Other bicycle commuters agree. Pedaling to work -- or even for work -- keeps them sharp and in shape. They brave icy gusts and blowing snow without trepidation. But many say bad roads and inattentive drivers can make cycling perilous.
Cars killed 65 bicyclists in Utah in the 1990s, according to the state Department of Health, and between Jan. 1, 1998, and July 15, 2000, 283 accidents in Salt Lake City involved bicycles and cars, two of which left cyclists dead.
While 55 percent of bicycle accidents occur in summer months, when there are far more cyclists on the road, slick conditions can increase the danger they face during the winter.
"I do not mind the weather, but one thing that really bothers me are drivers who do not pay attention," says Eric Anderson, a bicycle courier in downtown Salt Lake City who rides between 20 and 30 miles a day on the job.
Still, he says most accidents are avoidable by following a few simple rules of cycling common sense. Bicycling experts and safety officials agree.
Cyclists who ride with the flow of traffic, obey all posted signs and signals and make themselves seen and predictable to drivers have a good chance of avoiding an accident in good weather or bad, says Rob MacLeod, a member of the Salt Lake City Mayor's Bicycle Advisory Committee.
"You have to work together with drivers," he says. "Nobody wants to kill you." MacLeod, who has cycled to work for nearly 20 years, blames many accidents on cyclists themselves.
"The bad motorists I see are a lot fewer than the number of cyclists I see doing incredibly stupid things," he says. "High density traffic and bad weather definitely combine to make conditions worse."
Craigle, whose commute goes across the campus of the University of Utah and surrounding roads, is not so quick to call drivers blameless.
"I get yelled at all the time," she says. "I do not trust drivers. I am just an obstacle to them, just something in their way."
Craigle recalls one motorist who got so impatient as she crossed the street that he chased her 20 yards down a golf course sidewalk in his pickup truck before she escaped.
"I try to steer as far away from crazy drivers as I can," she says. But courier Anderson, who zips in and out of busy traffic delivering documents, has found that most drivers are courteous -- as long as he makes sure they have seen him.
"I believe 99 percent of accidents could be prevented if the biker was visible," he says.
Cyclists and motorists need to share the road, each recognizing the other's right to travel, says MacLeod. State law allows properly equipped bicycles on all Utah roadways except limited-access freeways, but also requires bikers to observe all the rules of the road that apply to drivers of motor vehicles.
And while bicycling on sidewalks is legal everywhere except in the central business district of downtown Salt Lake, it may be more dangerous than pedaling along with traffic on the street.

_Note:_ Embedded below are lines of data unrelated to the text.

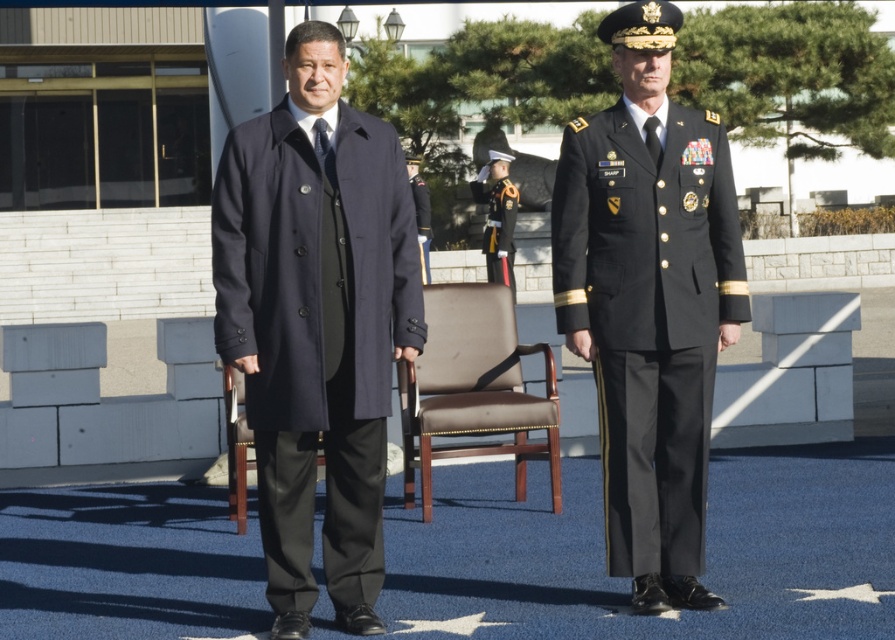 Looking at this image, is black glossy military uniform at center shorter than black glossy uniform at center?

No, black glossy military uniform at center is not shorter than black glossy uniform at center.

Find the location of `black glossy military uniform at center`. black glossy military uniform at center is located at coordinates (649, 316).

Is the position of black leather gloves at center less distant than that of black glossy uniform at center?

No.

This screenshot has width=895, height=640. I want to click on black leather gloves at center, so click(x=499, y=228).

Between point (433, 364) and point (499, 182), which one is positioned behind?

The point (499, 182) is behind.

Find the location of a particular element. The width and height of the screenshot is (895, 640). brown leather chair at center is located at coordinates (474, 388). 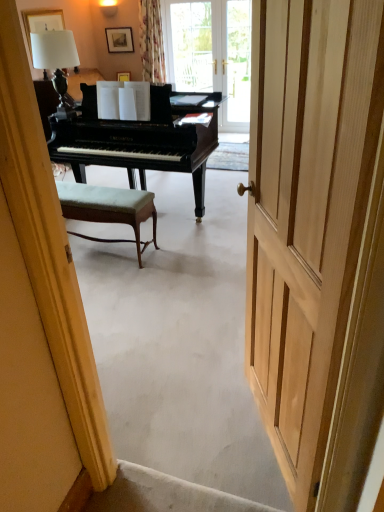 Question: Can you confirm if floral fabric curtain at upper center is smaller than clear glass door at center?

Choices:
 (A) yes
 (B) no

Answer: (B)

Question: Can you confirm if floral fabric curtain at upper center is thinner than clear glass door at center?

Choices:
 (A) no
 (B) yes

Answer: (A)

Question: From the image's perspective, would you say floral fabric curtain at upper center is shown under clear glass door at center?

Choices:
 (A) yes
 (B) no

Answer: (B)

Question: Can you confirm if floral fabric curtain at upper center is wider than clear glass door at center?

Choices:
 (A) no
 (B) yes

Answer: (B)

Question: Can you confirm if floral fabric curtain at upper center is taller than clear glass door at center?

Choices:
 (A) yes
 (B) no

Answer: (B)

Question: Does floral fabric curtain at upper center appear on the right side of clear glass door at center?

Choices:
 (A) yes
 (B) no

Answer: (B)

Question: Does green fabric bench at center turn towards clear glass door at center?

Choices:
 (A) yes
 (B) no

Answer: (A)

Question: Is green fabric bench at center positioned in front of clear glass door at center?

Choices:
 (A) no
 (B) yes

Answer: (B)

Question: Could clear glass door at center be considered to be inside green fabric bench at center?

Choices:
 (A) no
 (B) yes

Answer: (A)

Question: Does green fabric bench at center have a greater height compared to clear glass door at center?

Choices:
 (A) no
 (B) yes

Answer: (A)

Question: From a real-world perspective, is green fabric bench at center under clear glass door at center?

Choices:
 (A) yes
 (B) no

Answer: (A)

Question: Is green fabric bench at center wider than clear glass door at center?

Choices:
 (A) yes
 (B) no

Answer: (A)

Question: From a real-world perspective, is floral fabric curtain at upper center located higher than white fabric lampshade at upper left?

Choices:
 (A) no
 (B) yes

Answer: (A)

"On the road you are pretty safe if you travel with traffic and follow the rules," says MacLeod. "On a sidewalk you run the risk of hitting cars [in driveways] and running into pedestrians. . . . There are no strollers in the street." Since cycling on sidewalks poses hazards, and riding in traffic carries its own set of perils, Salt Lake City has established a series of bike paths, bike lanes and designated bike routes that crisscross the city. The special passages, created on the advice of the Mayor's Bicycle Advisory Committee, are designed to make bike commutes safer.
The designated bike lanes and routes have been set on more than 30 miles of Salt Lake City streets. Many more miles have been proposed.

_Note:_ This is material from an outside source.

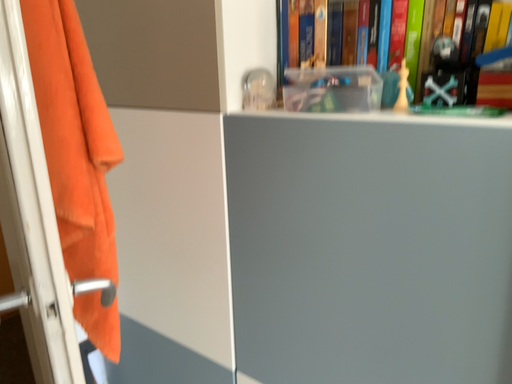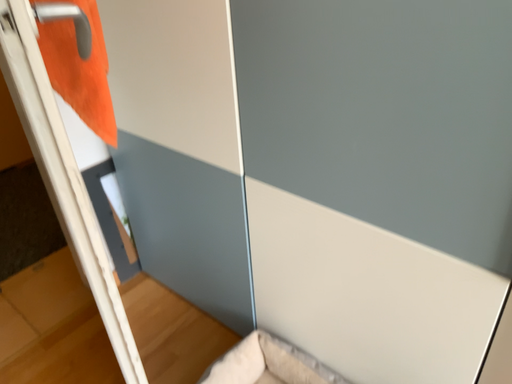 Question: How did the camera likely rotate when shooting the video?

Choices:
 (A) rotated downward
 (B) rotated upward

Answer: (A)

But more can be done to keep cyclists safe, says committee member Mark Smedley, who recently traveled to Boulder, Colo., where he took snapshots of some of the bicycle-friendly features of that city.
Boulder's innovations include sturdy concrete planters that separate bike lanes from automobile lanes; wider bike lanes; special sensors under the road that detect bicycles and change traffic signals; and strategically placed speed bumps.
"Salt Lake City has made some good steps toward improving things for cyclists," MacLeod says. "But there is always more that can be done."
"It would be so much safer if we had more bike paths," Craigle said. "Anytime I can ride on a path that is separated from traffic I will take it. With cars, it is like risking your life every time you get on your bike."